## Action item
Could the records below please be retyped exactly, with their pictures left out?

## Entries provided
++++
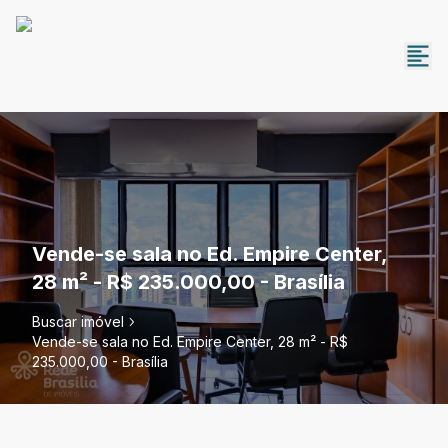
Vende-se sala no Ed. Empire Center,
28 m² - R$ 235.000,00 - Brasília
Buscar imóvel
Vende-se sala no Ed. Empire Center, 28 m² - R$
235.000,00 - Brasília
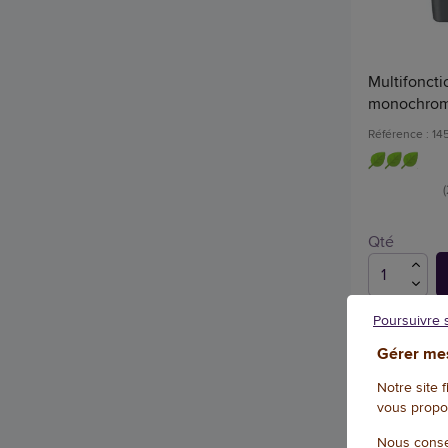
Multifoncti
monochrom
Référence : 1
Qté
Poursuivre 
Gérer mes
Notre site 
vous propo
Nous conse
++++
## Exercise output
Vende-se sala no Ed. Empire Center,
28 m² - R$ 235.000,00 - Brasília
Buscar imóvel
Vende-se sala no Ed. Empire Center, 28 m² - R$
235.000,00 - Brasília
Multifoncti
monochrom
Référence : 1
Qté
Poursuivre 
Gérer mes
Notre site 
vous propo
Nous conse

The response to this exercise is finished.